> **Work request**: Retype exactly, and only, the lines from the one that contains "Läs mer om ’Sjukdomar’" through the final line of the entries.
-- Information follows --
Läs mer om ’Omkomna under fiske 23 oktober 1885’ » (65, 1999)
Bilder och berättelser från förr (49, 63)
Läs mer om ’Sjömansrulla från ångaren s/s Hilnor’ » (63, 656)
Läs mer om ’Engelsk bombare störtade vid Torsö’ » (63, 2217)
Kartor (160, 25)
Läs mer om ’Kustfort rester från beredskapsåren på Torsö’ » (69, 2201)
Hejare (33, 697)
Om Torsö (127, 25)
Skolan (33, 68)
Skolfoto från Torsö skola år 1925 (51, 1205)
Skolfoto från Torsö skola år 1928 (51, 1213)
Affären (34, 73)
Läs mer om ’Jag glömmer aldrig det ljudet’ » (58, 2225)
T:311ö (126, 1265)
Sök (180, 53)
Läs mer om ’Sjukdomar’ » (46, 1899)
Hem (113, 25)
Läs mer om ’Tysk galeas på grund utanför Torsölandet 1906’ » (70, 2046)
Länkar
-- Information concluded --
> **Answer area**:
Läs mer om ’Sjukdomar’ » (46, 1899)
Hem (113, 25)
Läs mer om ’Tysk galeas på grund utanför Torsölandet 1906’ » (70, 2046)
Länkar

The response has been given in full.